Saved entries
=== Begin Enclosure ===

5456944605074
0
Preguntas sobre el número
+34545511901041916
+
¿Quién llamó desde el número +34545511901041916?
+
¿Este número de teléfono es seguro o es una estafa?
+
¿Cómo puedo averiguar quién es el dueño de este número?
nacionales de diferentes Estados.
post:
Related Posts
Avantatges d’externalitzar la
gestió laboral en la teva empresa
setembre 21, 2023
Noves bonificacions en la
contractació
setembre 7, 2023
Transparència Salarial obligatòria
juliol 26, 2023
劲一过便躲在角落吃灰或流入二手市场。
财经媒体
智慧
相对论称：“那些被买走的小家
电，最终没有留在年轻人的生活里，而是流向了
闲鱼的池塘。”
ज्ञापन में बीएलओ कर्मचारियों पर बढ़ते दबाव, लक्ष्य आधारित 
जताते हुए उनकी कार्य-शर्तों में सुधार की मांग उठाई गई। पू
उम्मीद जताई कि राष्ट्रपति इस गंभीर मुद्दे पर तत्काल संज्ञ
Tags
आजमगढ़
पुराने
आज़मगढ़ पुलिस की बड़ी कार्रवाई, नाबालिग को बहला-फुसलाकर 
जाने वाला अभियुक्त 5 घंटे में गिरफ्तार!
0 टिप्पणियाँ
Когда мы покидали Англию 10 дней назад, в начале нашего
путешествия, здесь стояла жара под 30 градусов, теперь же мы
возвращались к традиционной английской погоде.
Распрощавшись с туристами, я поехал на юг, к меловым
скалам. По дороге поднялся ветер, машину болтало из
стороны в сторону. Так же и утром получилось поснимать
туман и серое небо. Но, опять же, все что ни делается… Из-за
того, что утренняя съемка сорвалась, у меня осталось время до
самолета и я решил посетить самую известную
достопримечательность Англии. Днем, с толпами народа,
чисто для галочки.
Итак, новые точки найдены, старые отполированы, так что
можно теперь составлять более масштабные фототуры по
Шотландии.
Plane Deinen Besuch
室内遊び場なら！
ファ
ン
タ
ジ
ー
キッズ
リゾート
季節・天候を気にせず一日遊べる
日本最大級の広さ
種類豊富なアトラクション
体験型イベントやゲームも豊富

=== End Enclosure ===

Quote all the records. Keep every word exact.

5456944605074
0
Preguntas sobre el número
+34545511901041916
+
¿Quién llamó desde el número +34545511901041916?
+
¿Este número de teléfono es seguro o es una estafa?
+
¿Cómo puedo averiguar quién es el dueño de este número?
nacionales de diferentes Estados.
post:
Related Posts
Avantatges d’externalitzar la
gestió laboral en la teva empresa
setembre 21, 2023
Noves bonificacions en la
contractació
setembre 7, 2023
Transparència Salarial obligatòria
juliol 26, 2023
劲一过便躲在角落吃灰或流入二手市场。
财经媒体
智慧
相对论称：“那些被买走的小家
电，最终没有留在年轻人的生活里，而是流向了
闲鱼的池塘。”
ज्ञापन में बीएलओ कर्मचारियों पर बढ़ते दबाव, लक्ष्य आधारित 
जताते हुए उनकी कार्य-शर्तों में सुधार की मांग उठाई गई। पू
उम्मीद जताई कि राष्ट्रपति इस गंभीर मुद्दे पर तत्काल संज्ञ
Tags
आजमगढ़
पुराने
आज़मगढ़ पुलिस की बड़ी कार्रवाई, नाबालिग को बहला-फुसलाकर 
जाने वाला अभियुक्त 5 घंटे में गिरफ्तार!
0 टिप्पणियाँ
Когда мы покидали Англию 10 дней назад, в начале нашего
путешествия, здесь стояла жара под 30 градусов, теперь же мы
возвращались к традиционной английской погоде.
Распрощавшись с туристами, я поехал на юг, к меловым
скалам. По дороге поднялся ветер, машину болтало из
стороны в сторону. Так же и утром получилось поснимать
туман и серое небо. Но, опять же, все что ни делается… Из-за
того, что утренняя съемка сорвалась, у меня осталось время до
самолета и я решил посетить самую известную
достопримечательность Англии. Днем, с толпами народа,
чисто для галочки.
Итак, новые точки найдены, старые отполированы, так что
можно теперь составлять более масштабные фототуры по
Шотландии.
Plane Deinen Besuch
室内遊び場なら！
ファ
ン
タ
ジ
ー
キッズ
リゾート
季節・天候を気にせず一日遊べる
日本最大級の広さ
種類豊富なアトラクション
体験型イベントやゲームも豊富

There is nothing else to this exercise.